» WORK ORDER: Look for the word "Girls" in the entries below, then copy every line that has it.

» INPUT FOR THIS TASK:
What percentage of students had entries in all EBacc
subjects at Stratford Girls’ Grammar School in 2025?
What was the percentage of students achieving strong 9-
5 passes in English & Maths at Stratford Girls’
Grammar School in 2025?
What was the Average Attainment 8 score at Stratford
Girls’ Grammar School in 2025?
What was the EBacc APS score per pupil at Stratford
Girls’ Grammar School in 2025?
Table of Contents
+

» OUTPUT:
subjects at Stratford Girls’ Grammar School in 2025?
5 passes in English & Maths at Stratford Girls’
Girls’ Grammar School in 2025?
Girls’ Grammar School in 2025?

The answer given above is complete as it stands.